After that, depending on time/mood/weather, choose the Nara National Museum or Manyo Botanical Gardens (or both!). The Nara National Museum houses many of Japan’s religious treasures including an important Buddha statue. Manyo Botanical Gardens appears to be a dedication to a famous collection of poems called Manyoshu written during Nara’s time as the capital. The plants mentioned in the book are planted in the garden, with a written explanation about what poem they were in. Plan a visit during early May to catch the wisteria in bloom.
There aren’t many places to eat around Nara Park, but thankfully there are a few options. About a 13-minute walk from the park is a popular udon restaurant, Takabata Tatsuya, or Le Case, a quiche restaurant right inside the park.
Pick up where you left off after lunch by going to Kasuga Taisha Shrine, Nara’s most important shrine. It houses the gods responsible for protecting the city. It is most famous for its scenic path lined with large stone lanterns that cuts through the Kasuga Primeval Forest. Inside the shrine, there are hundreds of bronze lanterns hanging from the vermilion eaves. Afterward, it’s time to head over to the big one, Todai-ji Temple, and the Big Buddha Diabutsu. Don’t forget to crawl through the small hole in a pillar near the back of Todai-ji. Said to be the same size as one of the Big Buddha’s nostrils, going through will bring luck to anyone who can make it.
When leaving Todai-ji, do not pass up a chance to see Nigatsu-do in the back. The crowds diminish significantly on the walk to Nigatsu-do, and it’s a great way to see some of Nara’s temples and forests without hundreds of other people. The view from the platform is incredible, but make sure to hang out until dusk. All the lanterns are turned on then, and Nigatsu-do turns into an absolute dream.
For dinner, head back to Naramachi for a chance to eat at Edogawa Naramachi and sample their eel courses. Another choice would be to grab a drink at Mugiya, a local craft beer bar.
Start out the day at Naramachi. This old area of Nara has all the charm of Kyoto minus the crowds. Don’t forget to walk along the shopping arcade to get in some souvenir shopping. Make sure to squeeze in Gango-ji before leaving. Along with Todai-ji, Gango-ji was one of the seven most powerful temples when Nara was still the spiritual center of Japan.
Swing by Wakasa Curry on the way to Kintetsu-Nara station for some seriously good Japanese curry. Or pick up some of Nara’s regional dish, pressed persimmon leaf sushi, at one of the takeout counters around the station. While there are a few to choose from, one of the most popular is Tanaka right by station exit 2. Then it’s time to hop on a train to Kintestsu-Koriyama station to check out the Koriyama Goldfish Museum. This adorable place has over 40 species of goldfish to check out, and the “goldfish town” around the museum has themed itself on goldfish. Check the streets for manhole covers with goldfish designs and small goldfish details in shop windows. Do stop by K Coffee for a cup of joe in front of the goldfish telephone booth. Originally just an exhibit set up by a local club, it’s become a permanent fixture in the town.

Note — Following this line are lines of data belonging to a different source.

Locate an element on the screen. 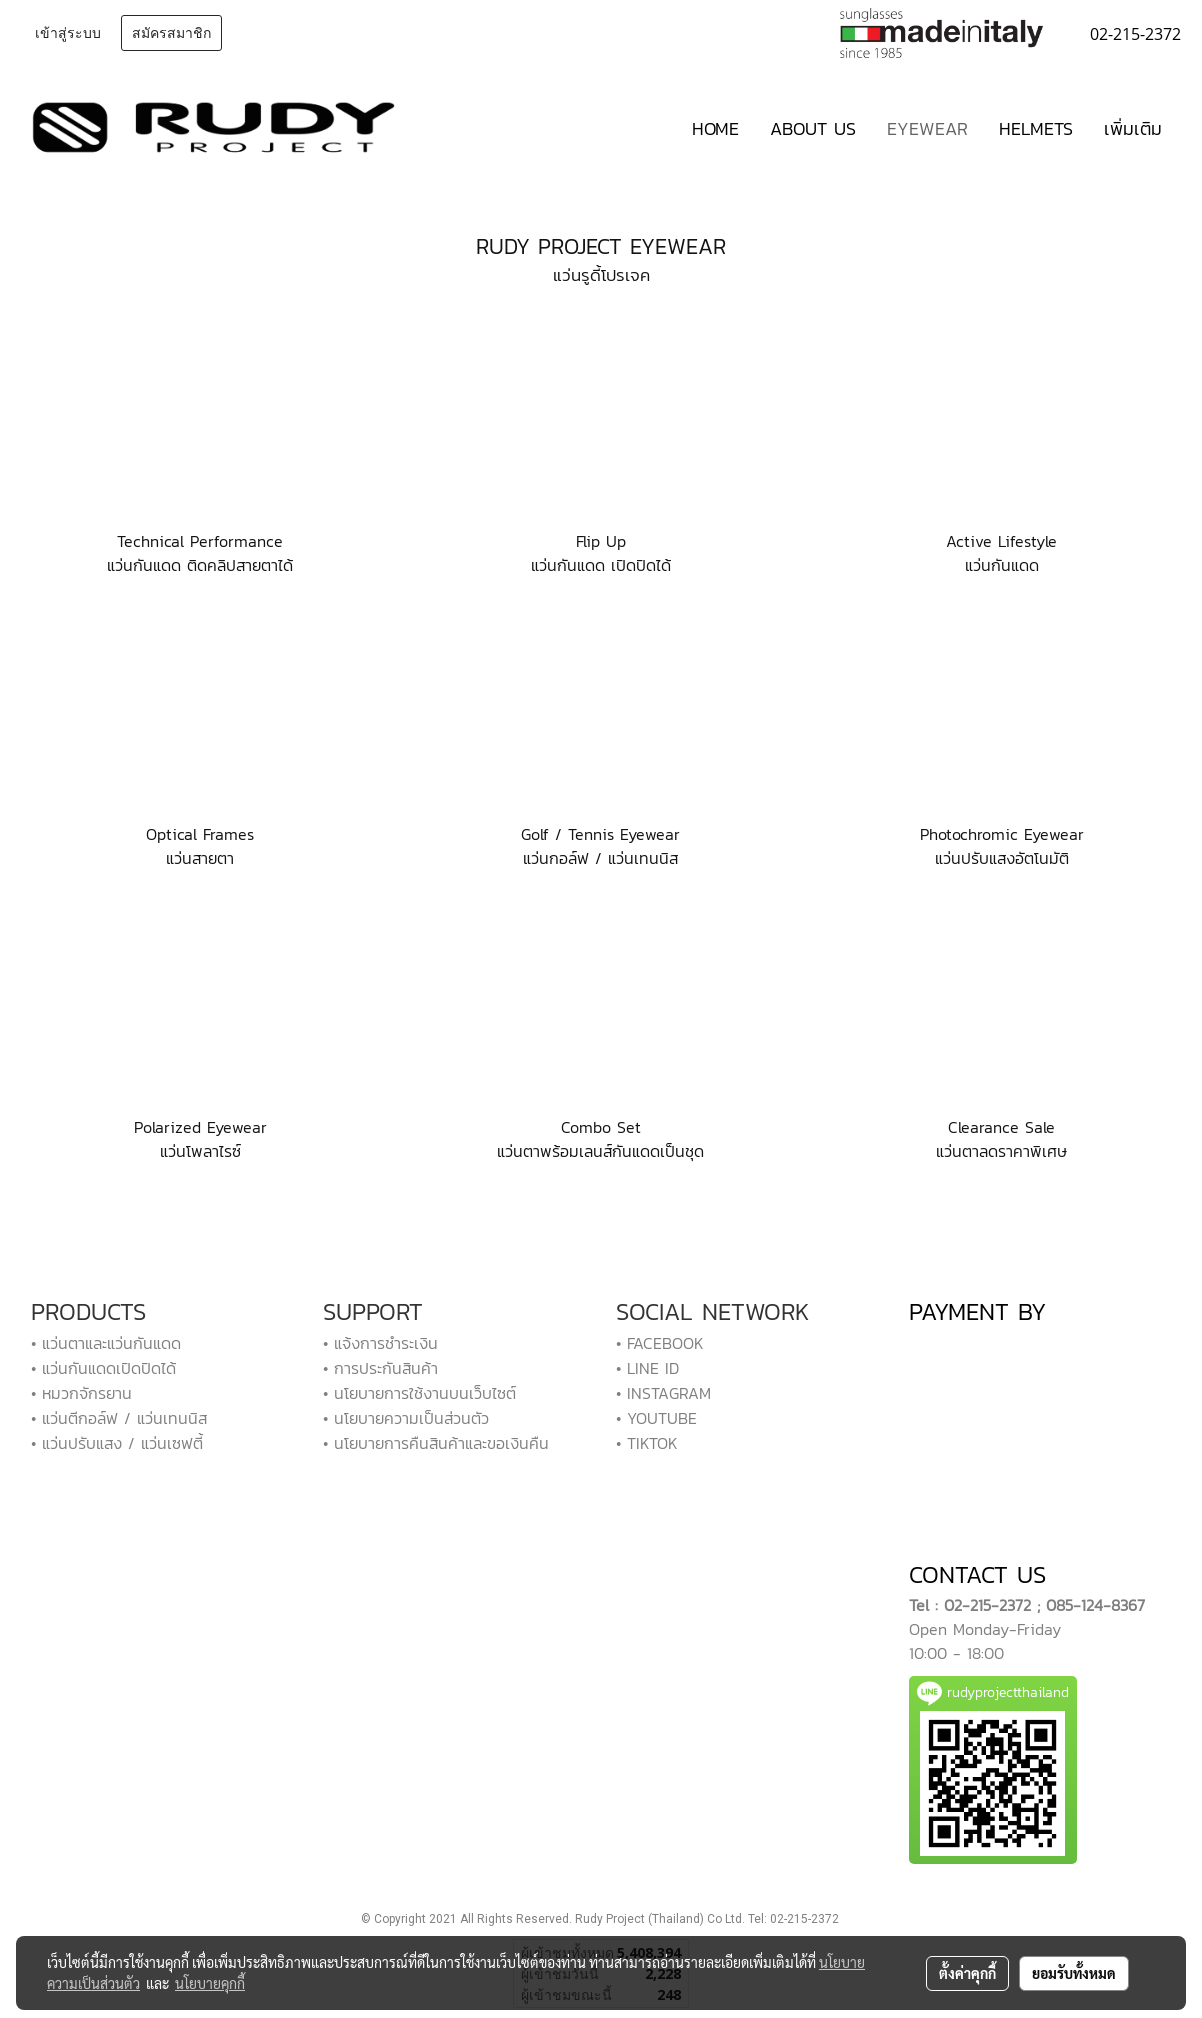  แว่นตาลดราคาพิเศษ is located at coordinates (1001, 1151).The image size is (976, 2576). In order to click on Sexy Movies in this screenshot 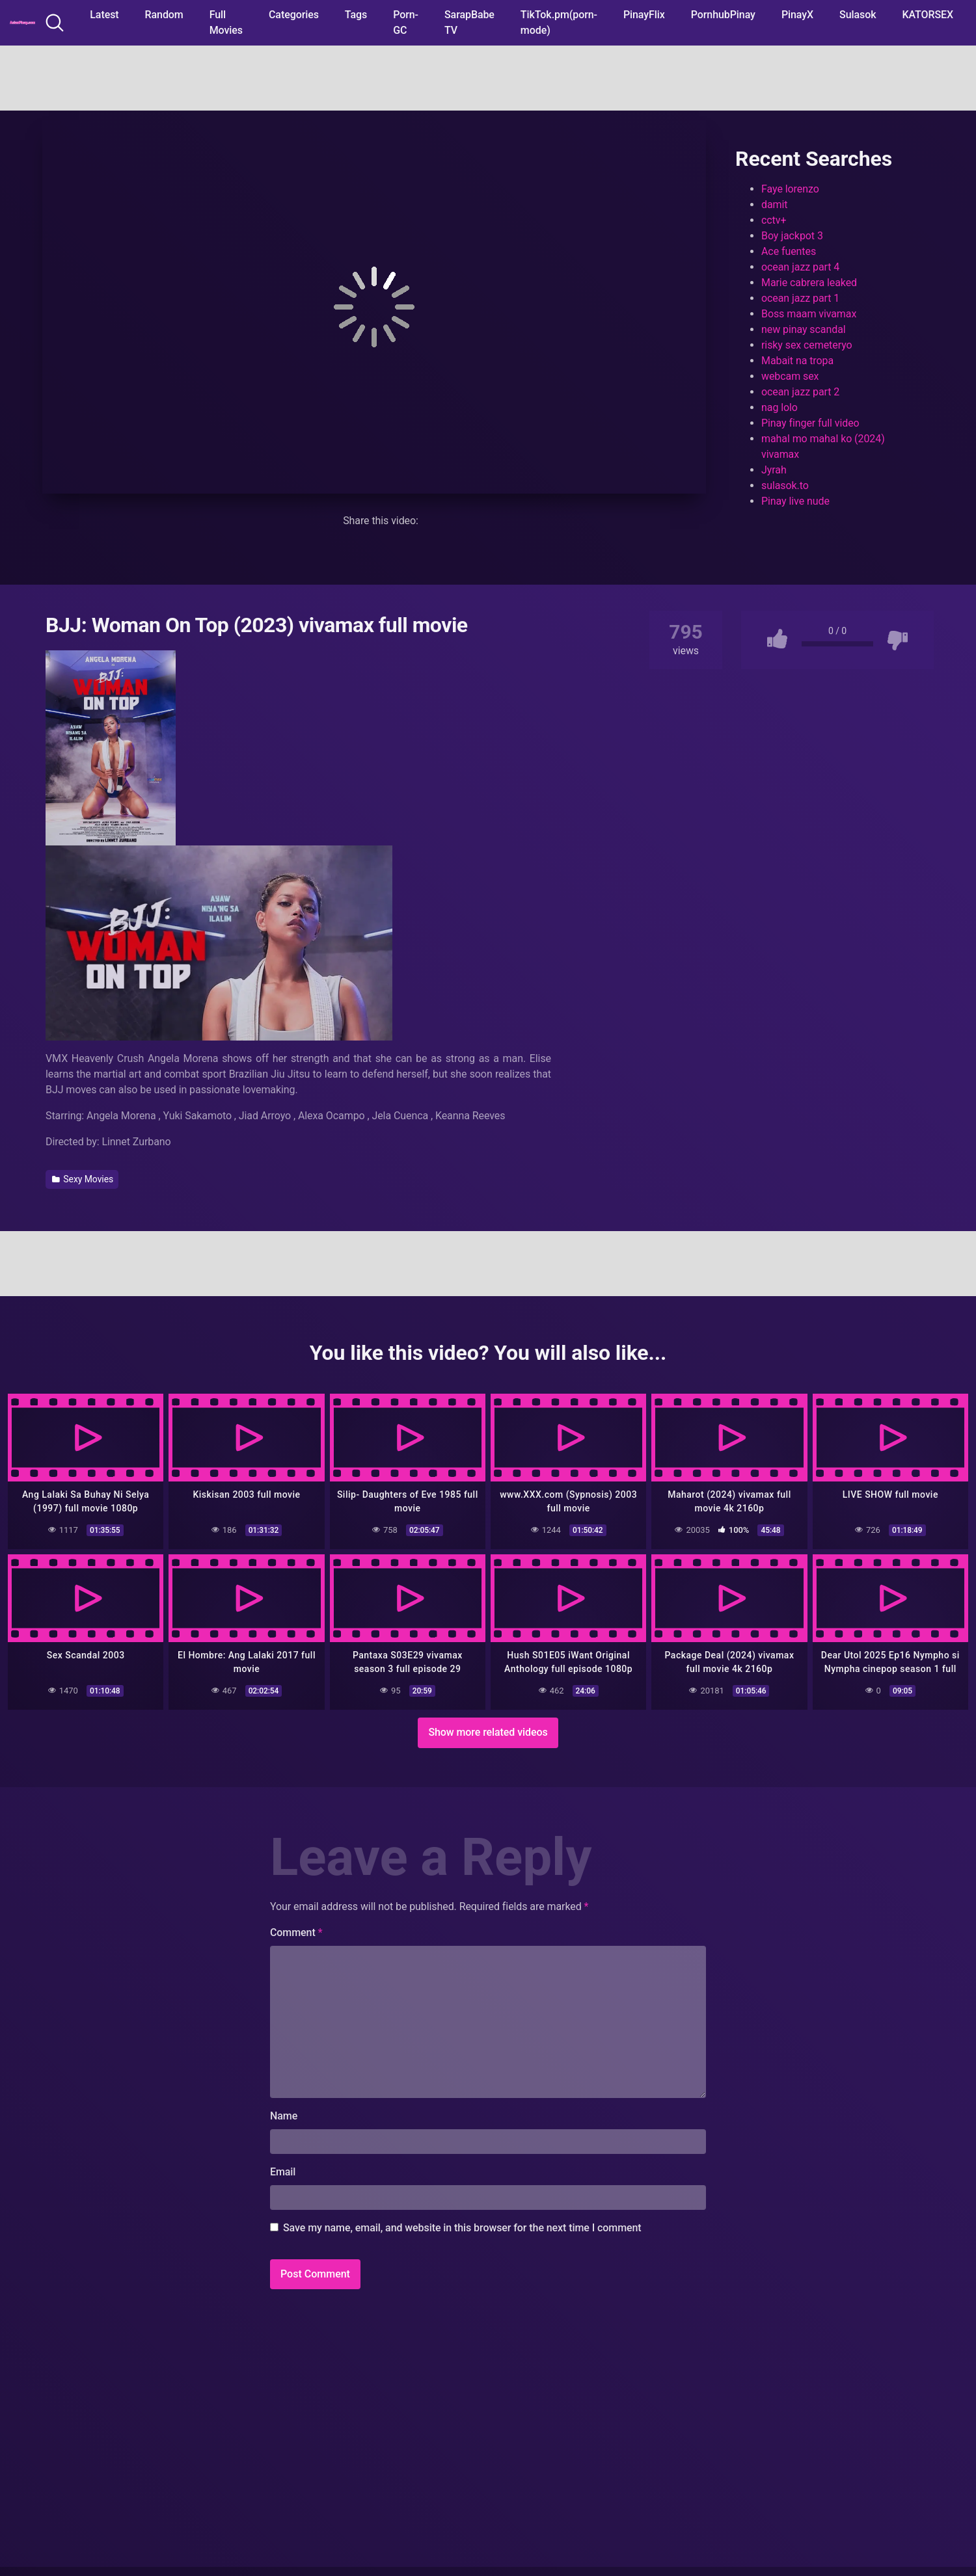, I will do `click(82, 1179)`.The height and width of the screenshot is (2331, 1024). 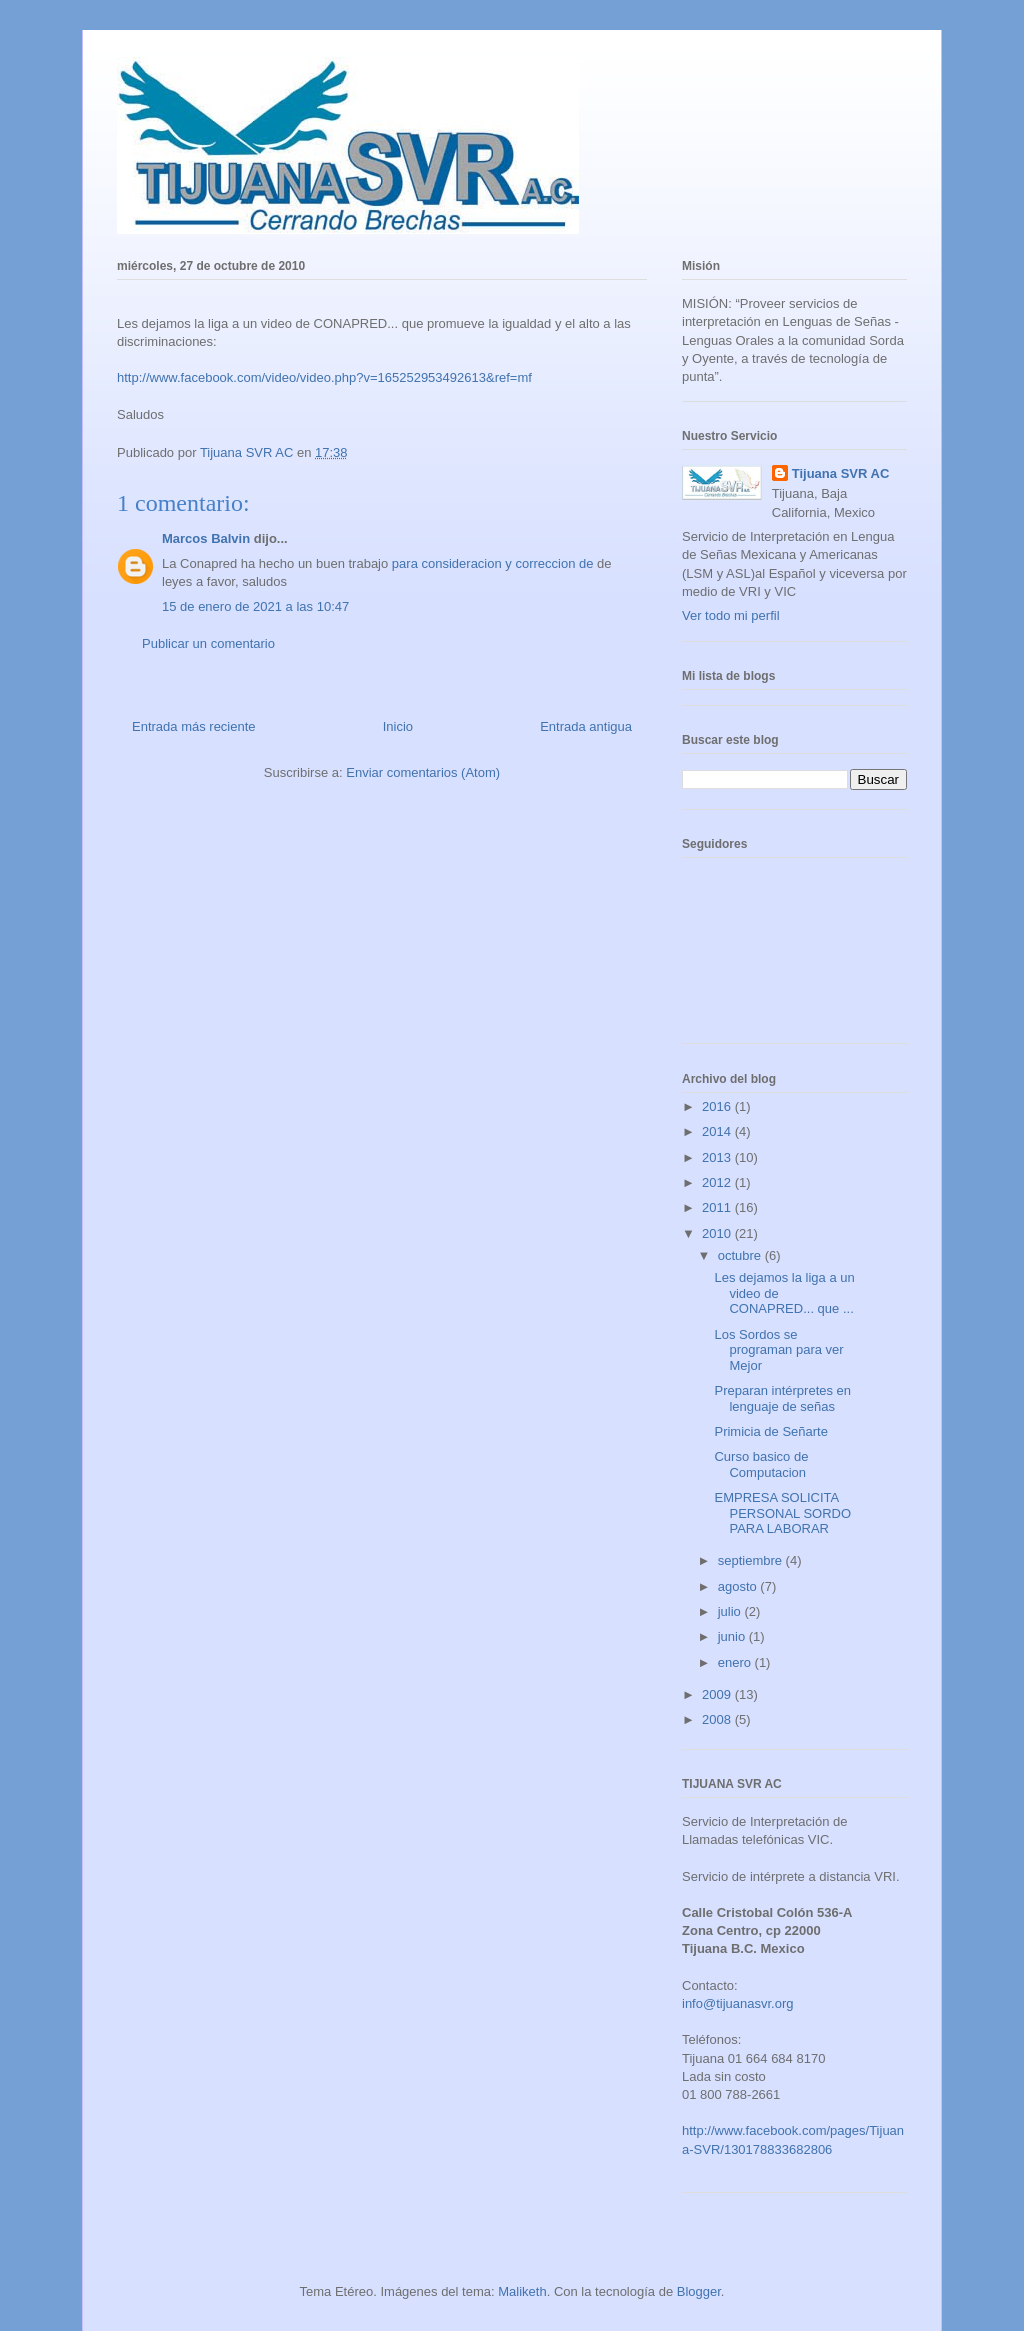 I want to click on 2012, so click(x=718, y=1182).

If there’s still some daylight left, go back to Kintetsu-Koriyama station to take a train to Nishinokyo station to see Yakushi-ji temple, the third of the seven great temples that are covered in this 48 hours. Yakushi-ji is one of the oldest temples left in Japan, and its pagoda is said to be almost 1,300 years old.
Go back to Kintetsu-Nara station for dinner before heading to your hotel. Two well-liked restaurants are Kura and Kameya. Kura is a popular izakaya with delicious sashimi and lots of sake options. Those wanting a heartier meal will like Kameya Okonomiyaki. This place is popular, so be prepared to wait, but delicious okonomiyaki will make all the waiting worth it. Cooked table side, this will be a fun meal on which to end this tour through historical Nara.